>>>

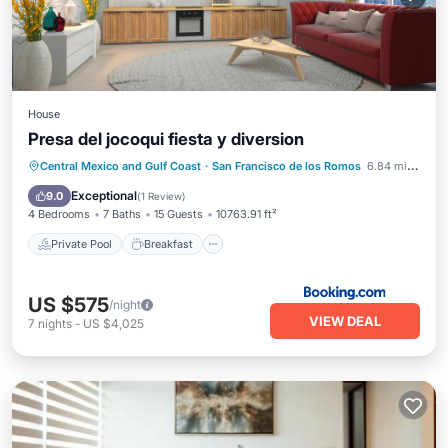
House
Presa del jocoqui fiesta y diversion
Private Pool
Breakfast
Parking
Central Mexico and Gulf Coast
·
San Francisco de los Romos
6.84 mi to center
Pool
Exceptional
9.0
(
1 Review
)
4 Bedrooms
7 Baths
15 Guests
10763.91 ft²
Private Pool
Breakfast
US $575
/night
VIEW DEAL
7
nights
-
US $4,025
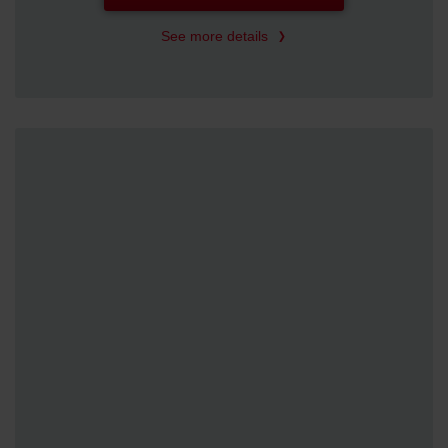
See more details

<<<

▸ **Exercise**:
Give back every record above exactly as written, skipping each picture.

▸ **Task answer**:
House
Presa del jocoqui fiesta y diversion
Private Pool
Breakfast
Parking
Central Mexico and Gulf Coast
·
San Francisco de los Romos
6.84 mi to center
Pool
Exceptional
9.0
(
1 Review
)
4 Bedrooms
7 Baths
15 Guests
10763.91 ft²
Private Pool
Breakfast
US $575
/night
VIEW DEAL
7
nights
-
US $4,025
See more details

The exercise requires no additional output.